You can check the health of a Persistent Disk or Google Cloud Hyperdisk volume by reviewing the disk performance status metric. This metric indicates whether the disk's performance is potentially affected by adverse events within Compute Engine.
An issue affecting the disk performance status might also be visible in your project's Personal Service Health (PSH) dashboard or the Google Cloud Service Health dashboard.
This document discusses the disk performance status and how to use it to troubleshoot performance issues.
When to check a disk's health
If you notice a performance issue with a disk, check the disk's health by reviewing the disk performance status metric.

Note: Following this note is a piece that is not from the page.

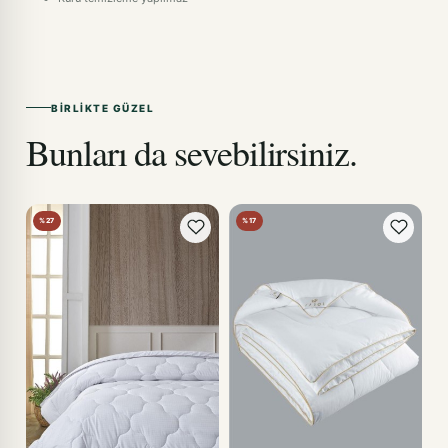
BIRLIKTE GÜZEL
Bunları da sevebilirsiniz.
%27
%17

The disk performance status metric is updated every minute and represents disk performance over the entire previous minute. For steps to check the disk's health, see view disk performance status.

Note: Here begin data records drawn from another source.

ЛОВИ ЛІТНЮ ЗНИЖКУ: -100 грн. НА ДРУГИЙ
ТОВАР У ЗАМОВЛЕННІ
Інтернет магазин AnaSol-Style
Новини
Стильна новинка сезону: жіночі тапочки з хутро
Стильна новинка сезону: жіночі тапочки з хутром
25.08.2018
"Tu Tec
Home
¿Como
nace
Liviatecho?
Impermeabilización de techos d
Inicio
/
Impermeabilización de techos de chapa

The following table summarizes the possible values of the disk performance status.
Status | Meaning |
---|---|
Healthy |
Disk performance is as expected. |
Degraded |
You might temporarily observe higher than expected I/O latency. |
Severely degraded |
High I/O latency or other errors are occurring. |
If the performance status isn't Healthy
, see Understand each status
for next steps.
If the performance status is Healthy
, the disk is functioning normally and you
need to check for other causes for the performance issue.
You should check for application or operating system errors and make sure your
disk is optimized correctly. For optimization guidelines,
see Optimize Hyperdisk
and Optimize Persistent Disk.
How the disk health relates to other disk performance metrics
The disk's health as indicated by the performance status metric shows the
internal status of the disk from Google's perspective. If a disk's status is
Degraded
or Severely Degraded
, the root cause is always within the
Compute Engine infrastructure.
You generally can't change a disk's health by modifying the workload. However, in rare cases, a change to the workload might trigger an internal issue, so it might be possible to mitigate an issue by modifying the workload.

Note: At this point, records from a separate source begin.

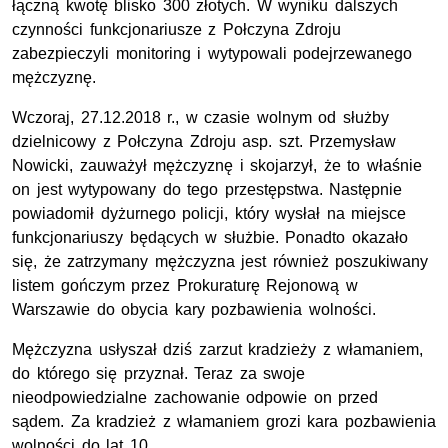
łączną kwotę blisko 300 złotych. W wyniku dalszych
czynności funkcjonariusze z Połczyna Zdroju
zabezpieczyli monitoring i wytypowali podejrzewanego
mężczyznę.
Wczoraj, 27.12.2018 r., w czasie wolnym od służby
dzielnicowy z Połczyna Zdroju asp. szt. Przemysław
Nowicki, zauważył mężczyznę i skojarzył, że to właśnie
on jest wytypowany do tego przestępstwa. Następnie
powiadomił dyżurnego policji, który wysłał na miejsce
funkcjonariuszy będących w służbie. Ponadto okazało
się, że zatrzymany mężczyzna jest również poszukiwany
listem gończym przez Prokuraturę Rejonową w
Warszawie do obycia kary pozbawienia wolności.
Mężczyzna usłyszał dziś zarzut kradzieży z włamaniem,
do którego się przyznał. Teraz za swoje
nieodpowiedzialne zachowanie odpowie on przed
sądem. Za kradzież z włamaniem grozi kara pozbawienia
wolności do lat 10.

To learn about the other available disk performance metrics, see Review disk performance metrics.
Scenarios that don't affect the disk performance status
The disk performance status is unrelated to performance issues caused by the following factors:
- Incomplete or insufficient disk optimization
- Performance limit associated with the disk and machine type (if the chosen machine type can't meet the performance requirements of your workload)
- Increased load on the disk due to workload traffic
- User, application, or operating system error
- Full or corrupted disks
- For Hyperdisk and Extreme Persistent Disk volumes, insufficiently provisioned IOPS or throughput.
In these situations, it is your responsibility to improve performance, such as by optimizing the disk, scaling up the workload, changing the machine type, and provisioning more capacity, IOPS, or throughput.
View a disk's health in Cloud Monitoring
To view a disk's health, create a chart in Metrics Explorer.
Required roles and permissions
To get the permissions that you need to check the disk performance status metric, ask your administrator to grant you the following IAM roles on the project:
-
Monitoring Viewer (
roles/monitoring.viewer
) -
To save a chart to a dashboard:
Monitoring Editor (
roles/monitoring.editor
)
For more information about granting roles, see Manage access to projects, folders, and organizations.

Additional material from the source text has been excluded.